*WHAT IS REQUIRED*.
Your job is to return every line in the data holding the string "Morocco".

*SUPPLIED DATA*.
>>>
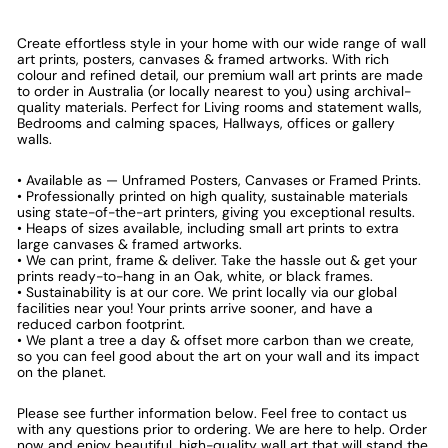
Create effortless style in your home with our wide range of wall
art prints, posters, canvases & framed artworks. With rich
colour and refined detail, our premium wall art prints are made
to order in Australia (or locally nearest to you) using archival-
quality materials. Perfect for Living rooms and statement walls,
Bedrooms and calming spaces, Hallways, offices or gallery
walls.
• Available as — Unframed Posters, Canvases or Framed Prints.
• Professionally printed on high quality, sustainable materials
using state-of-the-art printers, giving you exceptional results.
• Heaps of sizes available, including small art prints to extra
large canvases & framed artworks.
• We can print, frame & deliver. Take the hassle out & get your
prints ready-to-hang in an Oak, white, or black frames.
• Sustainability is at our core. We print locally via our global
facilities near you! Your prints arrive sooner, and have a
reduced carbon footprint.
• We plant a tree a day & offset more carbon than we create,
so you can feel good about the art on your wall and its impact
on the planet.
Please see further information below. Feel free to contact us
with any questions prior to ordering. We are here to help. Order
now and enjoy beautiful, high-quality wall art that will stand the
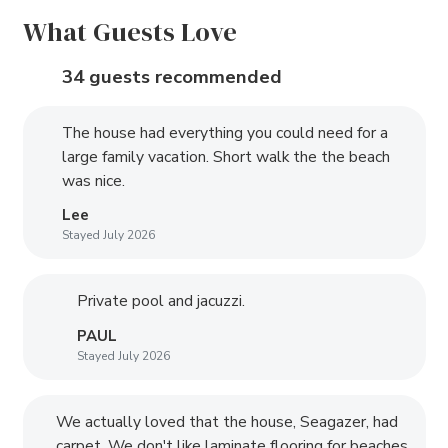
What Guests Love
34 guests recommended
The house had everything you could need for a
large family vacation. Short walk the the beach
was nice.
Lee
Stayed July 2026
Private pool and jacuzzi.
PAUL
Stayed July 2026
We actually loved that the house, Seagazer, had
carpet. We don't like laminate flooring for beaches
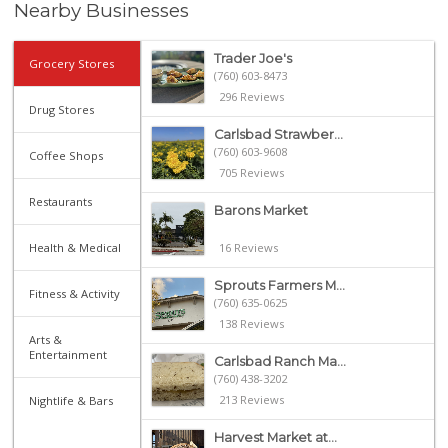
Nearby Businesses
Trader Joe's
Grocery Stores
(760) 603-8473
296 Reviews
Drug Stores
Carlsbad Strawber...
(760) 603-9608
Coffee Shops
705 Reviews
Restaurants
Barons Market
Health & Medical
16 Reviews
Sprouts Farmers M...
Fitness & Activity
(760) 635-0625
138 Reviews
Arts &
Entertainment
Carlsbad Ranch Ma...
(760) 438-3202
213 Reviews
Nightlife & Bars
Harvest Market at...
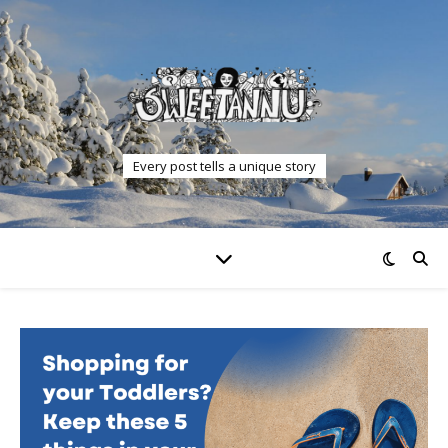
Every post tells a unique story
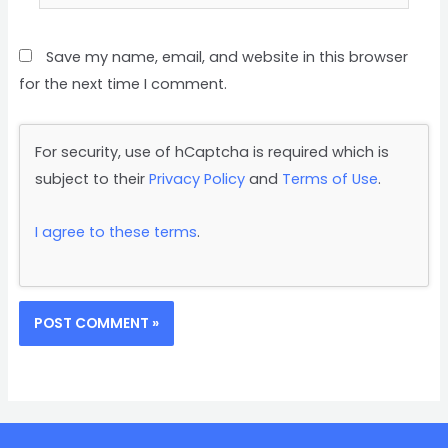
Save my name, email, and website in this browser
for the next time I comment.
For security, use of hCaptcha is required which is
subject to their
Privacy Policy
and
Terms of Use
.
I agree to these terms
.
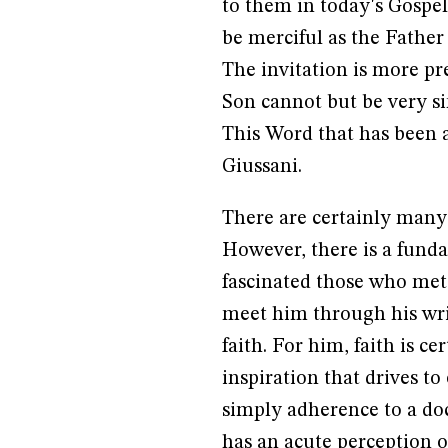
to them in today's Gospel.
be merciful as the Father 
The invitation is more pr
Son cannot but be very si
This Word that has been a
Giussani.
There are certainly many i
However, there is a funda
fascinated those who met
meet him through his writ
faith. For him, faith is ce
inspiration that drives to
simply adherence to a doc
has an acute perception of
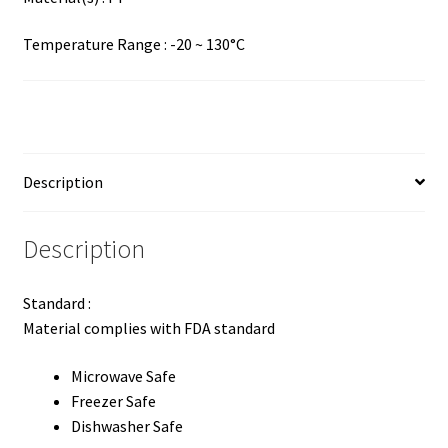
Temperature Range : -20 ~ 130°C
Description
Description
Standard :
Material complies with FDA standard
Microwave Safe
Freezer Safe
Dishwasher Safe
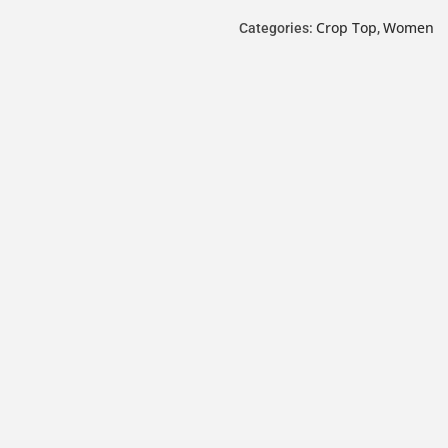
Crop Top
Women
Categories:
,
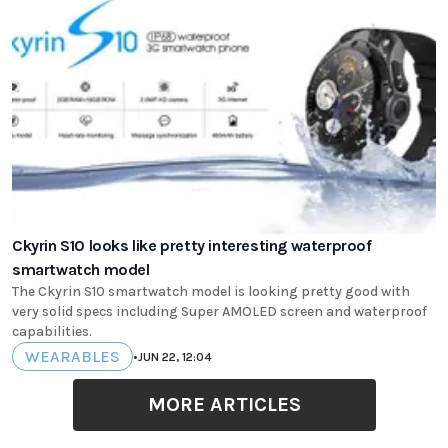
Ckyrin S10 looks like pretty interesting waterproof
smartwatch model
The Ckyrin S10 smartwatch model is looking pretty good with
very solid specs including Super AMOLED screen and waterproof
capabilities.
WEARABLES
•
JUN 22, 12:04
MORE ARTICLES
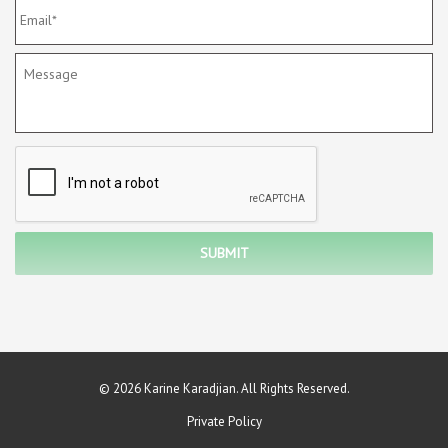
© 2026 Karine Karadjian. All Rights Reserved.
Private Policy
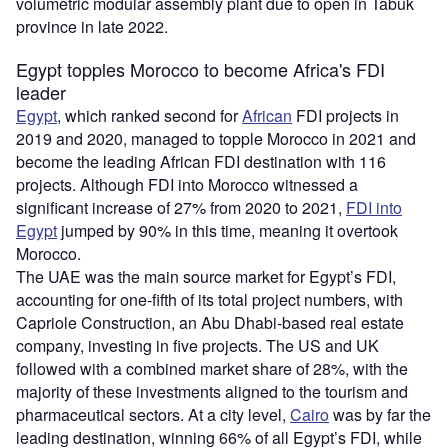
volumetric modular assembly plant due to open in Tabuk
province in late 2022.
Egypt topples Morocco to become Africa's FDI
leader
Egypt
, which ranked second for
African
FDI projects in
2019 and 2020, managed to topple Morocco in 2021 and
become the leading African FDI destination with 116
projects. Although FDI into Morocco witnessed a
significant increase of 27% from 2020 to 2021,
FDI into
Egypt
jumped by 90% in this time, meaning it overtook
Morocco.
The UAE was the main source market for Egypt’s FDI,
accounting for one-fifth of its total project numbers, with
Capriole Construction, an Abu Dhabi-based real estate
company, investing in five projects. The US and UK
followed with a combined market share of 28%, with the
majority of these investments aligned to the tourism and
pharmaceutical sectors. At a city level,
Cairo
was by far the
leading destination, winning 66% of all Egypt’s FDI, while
<<<
>>>
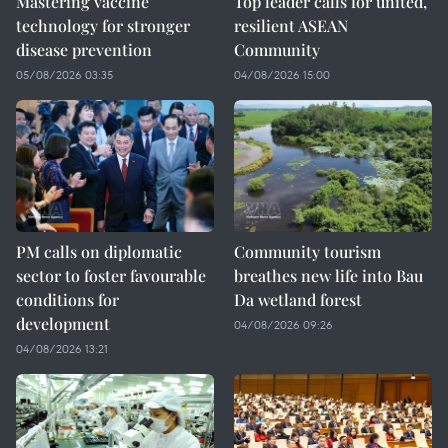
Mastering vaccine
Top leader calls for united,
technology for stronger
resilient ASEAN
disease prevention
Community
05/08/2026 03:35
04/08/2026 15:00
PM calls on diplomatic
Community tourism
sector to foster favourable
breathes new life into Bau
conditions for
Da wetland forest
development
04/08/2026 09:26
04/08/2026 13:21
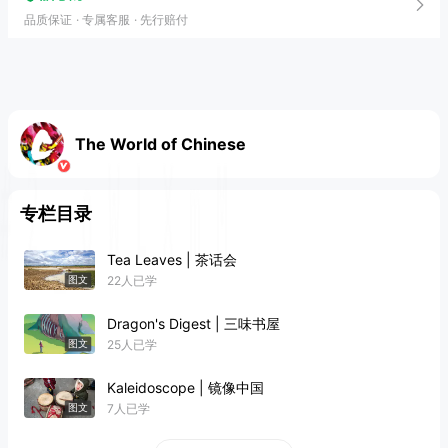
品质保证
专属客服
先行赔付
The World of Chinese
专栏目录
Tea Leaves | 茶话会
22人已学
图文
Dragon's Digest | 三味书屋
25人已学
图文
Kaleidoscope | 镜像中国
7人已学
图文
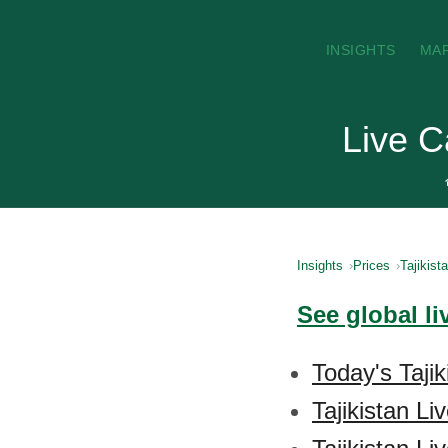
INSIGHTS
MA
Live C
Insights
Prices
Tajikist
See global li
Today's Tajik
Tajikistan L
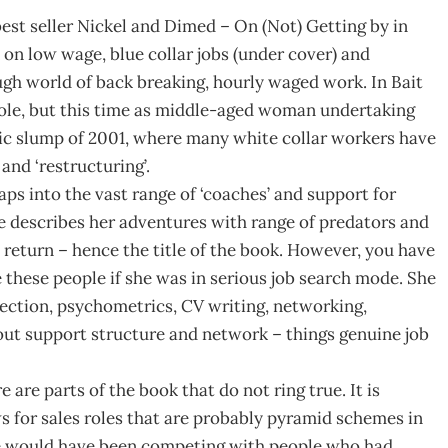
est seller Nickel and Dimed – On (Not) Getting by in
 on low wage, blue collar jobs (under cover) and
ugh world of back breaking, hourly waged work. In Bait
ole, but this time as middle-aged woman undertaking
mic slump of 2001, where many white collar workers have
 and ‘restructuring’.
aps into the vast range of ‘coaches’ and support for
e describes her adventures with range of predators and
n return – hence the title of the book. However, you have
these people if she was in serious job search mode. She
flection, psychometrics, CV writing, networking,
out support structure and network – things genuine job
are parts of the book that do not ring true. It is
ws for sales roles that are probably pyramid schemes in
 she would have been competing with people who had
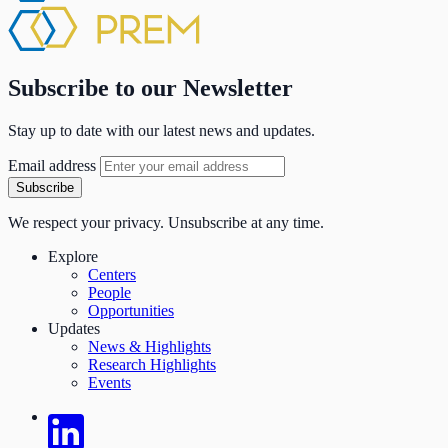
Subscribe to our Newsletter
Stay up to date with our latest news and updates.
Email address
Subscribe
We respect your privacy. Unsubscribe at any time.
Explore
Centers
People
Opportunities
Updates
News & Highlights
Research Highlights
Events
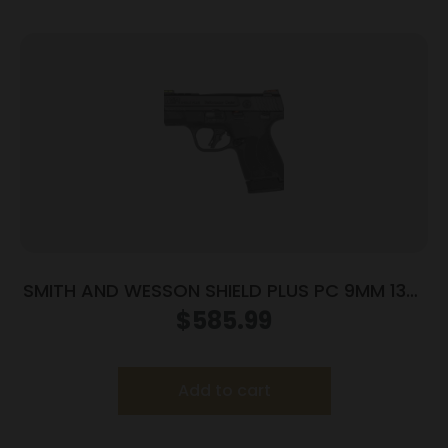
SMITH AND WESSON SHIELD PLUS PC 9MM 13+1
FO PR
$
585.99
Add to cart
<<<
*SOLUTION*.
Egypt topples Morocco to become Africa's FDI
2019 and 2020, managed to topple Morocco in 2021 and
projects. Although FDI into Morocco witnessed a
Morocco.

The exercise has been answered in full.